South Africa aims to reach net zero emissions in 2050 – while still burning coal.

18 09 2020 | 15:44

In a low emissions strategy, South Africa flagged an aspiration to become a net zero economy by 2050, but its energy plan foresees a continued role for coal.

The South African cabinet has approved a goal to reduce greenhouse gas emissions to net zero by 2050, but it still plans to burn coal on this date.

The government called the Low Emission Development Strategy (LEDS) “the beginning of our journey towards ultimately reaching a net zero economy by 2050”.

The strategy is a response to the Paris Agreement’s call for countries to set out long-term climate strategies. It draws together existing policies, planning and research across economic sectors. Among these is the Integrated Resource Plan (IRP), which is how South Africa plans its electricity supply.

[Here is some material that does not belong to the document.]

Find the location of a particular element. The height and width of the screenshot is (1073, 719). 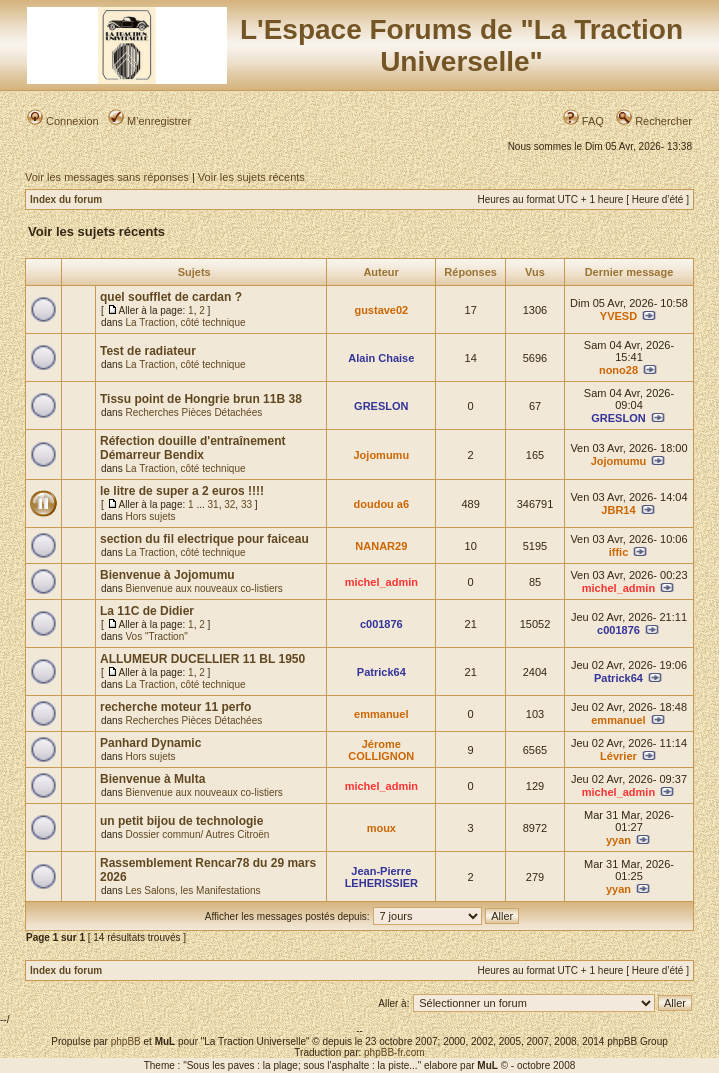 Test de radiateur is located at coordinates (148, 351).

The 2019 version of the IRP outlines a transition from polluting coal generation to renewable sources like solar and wind. But 5,000 MW of coal power capacity is forecast to still be operating in 2050.

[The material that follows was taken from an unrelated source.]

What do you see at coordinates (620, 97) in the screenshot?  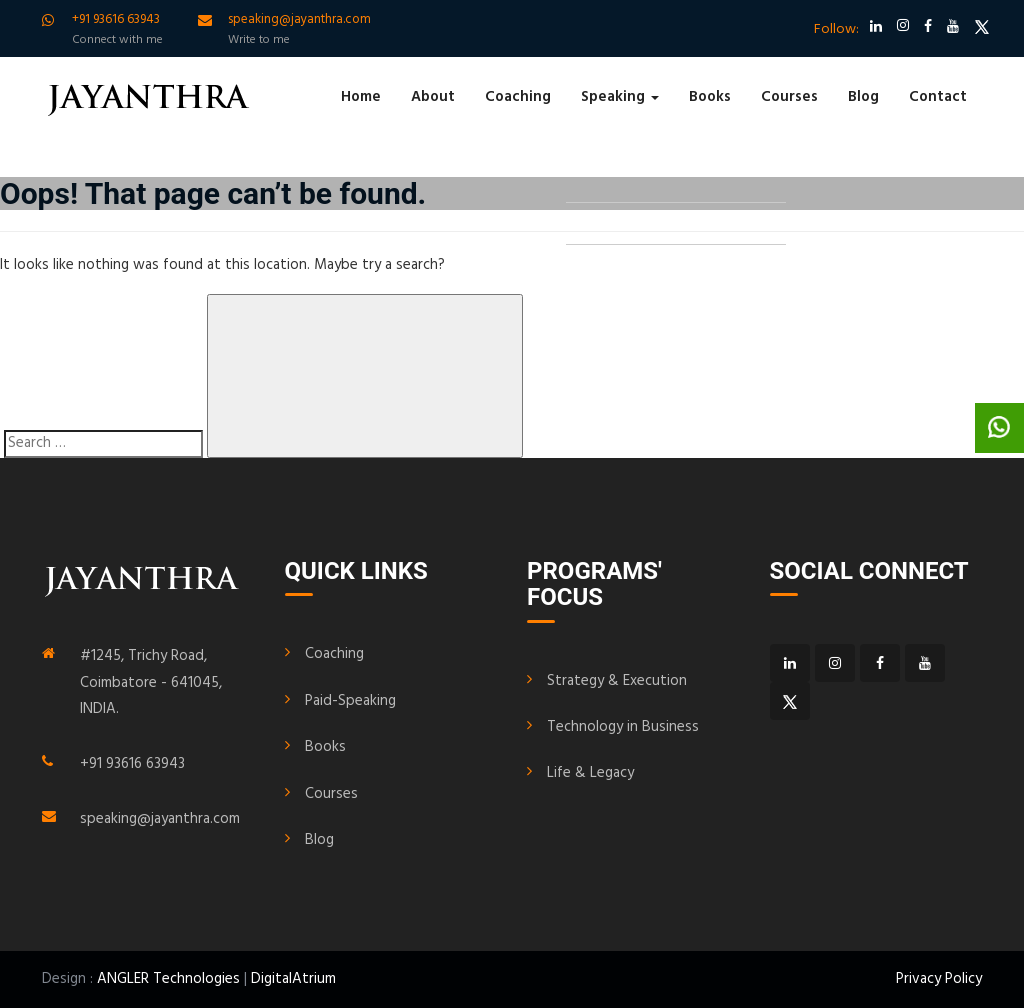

New coal power stations are under construction in Kusile and Medupi, with another 1,000 MW expected to come online by 2030.

Plants in Khanyisa and Thabametsi were planned to meet this but there are now doubts about whether they will go ahead after Khanyisa’s water license was taken away by a South African court and its funders pulled out.

Deborah Ramalope is an analyst at Climate Analytics and was previously part of the South African delegation to UN climate talks. She told Climate Home that building new coal capacity was “not justifiable” and would prove expensive and environmentally damaging. Coal should be phased out by 2040, she said.

Alina Averchenkova, researcher at the Grantham Institute, agreed that building new coal power plants was not consistent with reaching net zero – unless the country plans to invest in “expensive” carbon capture and storage technology.

Currently, more than 90% of South Africa’s energy is generated from coal, mainly mined and burned in the country’s north-east by state-owned utility provider Eskom. The government wants to reduce this figure to 45% by 2030 and plans to shut down and repurpose some older coal power stations to achieve this.

As the coal industry employs many people in South Africa, the government has emphasised the importance of a ‘just transition’ to clean energy, finding miners alternative employment.

Mandy Rambharos is Eskom’s head of just energy transition. She told Climate Home: “We can’t be irresponsible. As we are shutting down plants, how do we replace that so that we have the electricity options still but also ensure that we’re not impeding on socio-economic developments?”

 

While closing down old power plants, the government wants to invest in renewables. The LEDS says South Africa has “favourable conditions for wind power” and is “ideal for solar power”.

Eskom’s ability to invest has been hampered by its colossal debt levels of around R480 bn ($29 bn). To get around this, Rambharos said, the company is looking for partners to invest in large-scale projects with them and has had “a lot of genuine interest”.

The government is also trying to get renewables built by private companies through its Renewable Energy Independent Power Producer (REIPP) scheme. They say this has mobilised over $15 bn of investment.

Secretary of the Climate Justice Coalition Alex Lenferna said the scheme had been a success between 2014 and 2016 but there had been no bids and no large-scale renewables projects since then.

He labelled the country’s renewables policies “a shambles”, adding that renewable energy was artificially capped “in order to force in new coal, more gas and also try and get nuclear into the mix. So we’re pushing for more expensive energy so we can support coal rather than embracing low-cost renewable energy.”

Ramalope said the “stop-start approach” to REIPP had been caused by differing levels of enthusiasm from energy ministers and had damaged investor confidence. But, she said, a recent announcement of investment in 6,800 MW of renewables, mainly solar, had given her hope.

Another positive development, she said, was the creation of the Presidential Climate Change Co-Ordinating Commission (PCCCC). The government says this 24-member body will have a R10m ($0.6 m) annual budget and “coordinate and oversee the Just Transition [away from fossil fuels]”.

It will be chaired by a Presidential nominee and as such is expected to have more power than the relatively weak environment ministry.

Rambharos said President Ramaphosa was committed to the energy transition and regarded it as a personal priority. “He’s quite sincere when he talks about the climate issues. I think he’s serious,” she said, “although I should caution you that I’m an optimist!”

The PCCCC still has to be approved by parliament, which has a backlog because of Covid-19 delays, before it is created. Its chair and members will then be appointed. A climate change bill will also go to parliament shortly.

Like every signatory to the Paris Agreement, South Africa must submit its updated climate plan to the UN by the end of 2020. Rambharos said the government had told her this too had been delayed by Covid-19. Stakeholders will be consulting on it soon and it should go to government and parliament early next year and be finalised by June 2021.